(May 14, 2018) Catherine Read interviews Jessica Lee, founder of Community Peace Network, regarding their upcoming Walk For Peace and Unity, and Margaret Fisher, founder of the Student Peace Awards of Fairfax County. They share information about their programs, and what drives them to both pursue and celebrate peace.
In the first segment Catherine speaks with Jessica Lee, founder of the Community Peace Network. Her group is organizing the upcoming Walk for Peace and Unity, to take place on June 2nd in front of the White House. Their event is designed to coincide with the upcoming summit between President Donald Trump and North Korean leader Kim Jong Un. Lee was inspired to plan this walk in light of the recent developments on the Korean Peninsula. Jessica’s family has their own tragic story of separation, as her grandfather and his brother were separated during the Korean War, over 68 years ago. The prospect of peace and unification is a strong desire for so many in the Korean community, and Lee hopes to galvanize support during this unique moment in time. Although there are many variables and unknowns as this process unfolds, their goal is to bring the Korean community together to celebrate the prospect of peace, and encourage people to open their hearts and minds to the possibilities it holds.
The Community Peace Network is planning a celebration of the Korean community on June 2nd in front of the White House. Artists, musicians and speakers will add a festive nature to the event. Participants can signup via the website through an Eventbrite link, so the planners can do the best possible job to anticipate the size of the crowd and the needs of the participants. Their goal is to show solidarity with the Korean people, and support peace and unity, in whatever form it takes.

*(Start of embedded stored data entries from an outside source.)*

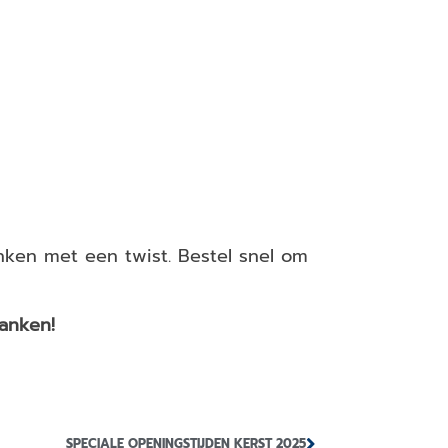
nken met een twist. Bestel snel om
anken!
SPECIALE OPENINGSTIJDEN KERST 2025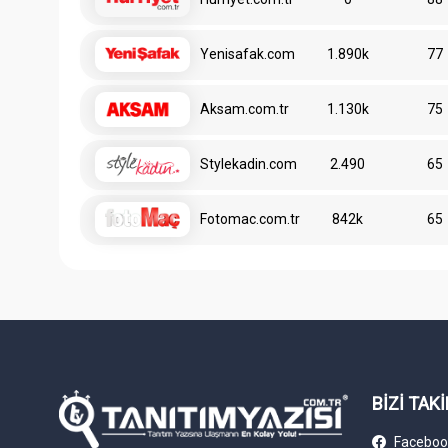
Yenisafak.com
1.890k
77
Aksam.com.tr
1.130k
75
Stylekadin.com
2.490
65
Fotomac.com.tr
842k
65
BİZİ TAKİ
Faceboo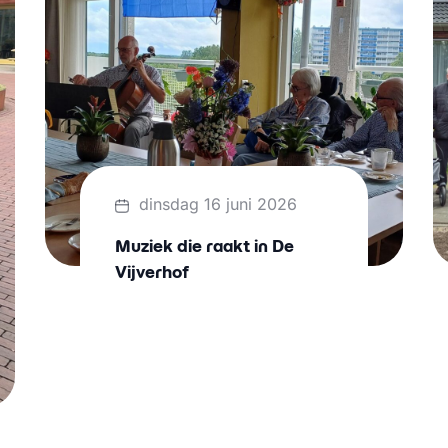
dinsdag 16 juni 2026
Muziek die raakt in De
Vijverhof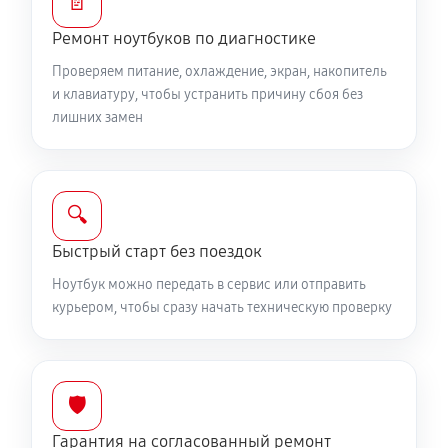
📄
Ремонт цепей питания
Ремонт ноутбуков по диагностике
2250 руб
60 минут
Проверяем питание, охлаждение, экран, накопитель
Замена видеокарты ноутбука MSI 17 A10SF472RU
и клавиатуру, чтобы устранить причину сбоя без
лишних замен
1700 руб
50 минут
Ремонт разъема питания
760 руб
60 минут
🔍
Быстрый старт без поездок
Замена видеочипа ноутбука MSI 17 A10SF472RU
2250 руб
100 минут
Ноутбук можно передать в сервис или отправить
курьером, чтобы сразу начать техническую проверку
Настройка BIOS ноутбука MSI 17 A10SF472RU
590 руб
60 минут
🛡️
Ремонт подсветки ноутбука MSI 17 A10SF472RU
Гарантия на согласованный ремонт
1080 руб
90 минут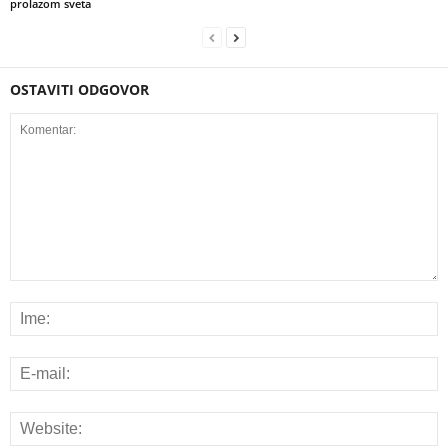
prolazom sveta
OSTAVITI ODGOVOR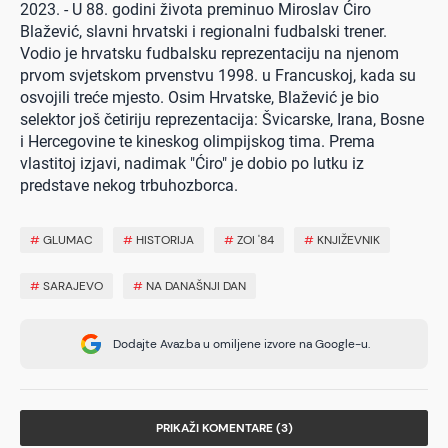
2023. - U 88. godini života preminuo Miroslav Ćiro
Blažević, slavni hrvatski i regionalni fudbalski trener.
Vodio je hrvatsku fudbalsku reprezentaciju na njenom
prvom svjetskom prvenstvu 1998. u Francuskoj, kada su
osvojili treće mjesto. Osim Hrvatske, Blažević je bio
selektor još četiriju reprezentacija: Švicarske, Irana, Bosne
i Hercegovine te kineskog olimpijskog tima. Prema
vlastitoj izjavi, nadimak "Ćiro" je dobio po lutku iz
predstave nekog trbuhozborca.
#
GLUMAC
#
HISTORIJA
#
ZOI '84
#
KNJIŽEVNIK
#
SARAJEVO
#
NA DANAŠNJI DAN
Dodajte Avaz.ba u omiljene izvore na Google-u.
PRIKAŽI KOMENTARE (3)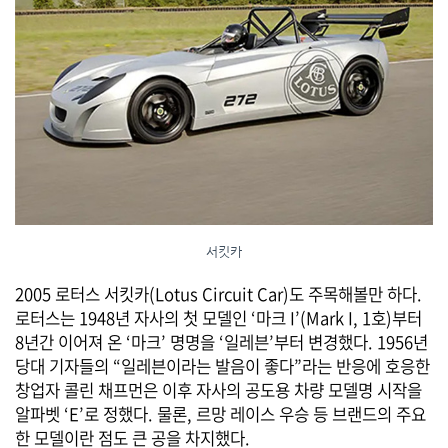
서킷카
2005 로터스 서킷카(Lotus Circuit Car)도 주목해볼만 하다.
로터스는 1948년 자사의 첫 모델인 ‘마크 I’(Mark I, 1호)부터
8년간 이어져 온 ‘마크’ 명명을 ‘일레븐’부터 변경했다. 1956년
당대 기자들의 “일레븐이라는 발음이 좋다”라는 반응에 호응한
창업자 콜린 채프먼은 이후 자사의 공도용 차량 모델명 시작을
알파벳 ‘E’로 정했다. 물론, 르망 레이스 우승 등 브랜드의 주요
한 모델이란 점도 큰 공을 차지했다.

In the second segment, Catherine speaks with Margaret Fisher, co-founder of the Student Peace Awards of Fairfax County. Since 2006, her organization has recognized high school juniors and seniors who work as peacemakers, and have made a positive contribution to their school or the wider community by promoting mutual understanding and respect for all people. They award gifts to students throughout the 31 public high schools in Fairfax County, as well as a handful of private schools who participate in the program. Each school puts forward one student from their community that has demonstrated acts of peace. This recognition award is a wonderful way for these students to share what they have learned in their work to make this world a better place. Whether it is a student working to make the school community a safer and more peaceful place through acts of loving kindness, or it is one who is working with a non-profit like Amnesty International to fight injustice around the world, each of these students have made a lasting impact on those around them.
Fisher heads the nonprofit group, comprised of a volunteer board and supported by many local faith organizations. After the individual schools identify the award winner, a board member will visit each student in order to better understand their story. At the end of the academic year, the students receive a $200 reward for themselves as well as $100 to go towards any non-profit organization or project they have worked on. All award recipients are invited to attend a reception sponsored by the organization, as well as being recognized at their own high school awards banquets. The program is designed to promote peace and highlight students who go above and beyond to demonstrate peace or non-violent conflict resolution. Fisher adds that she is excited that this program is being replicated in Frederick, MD and hopes that more school systems will adopt similar programs throughout the country.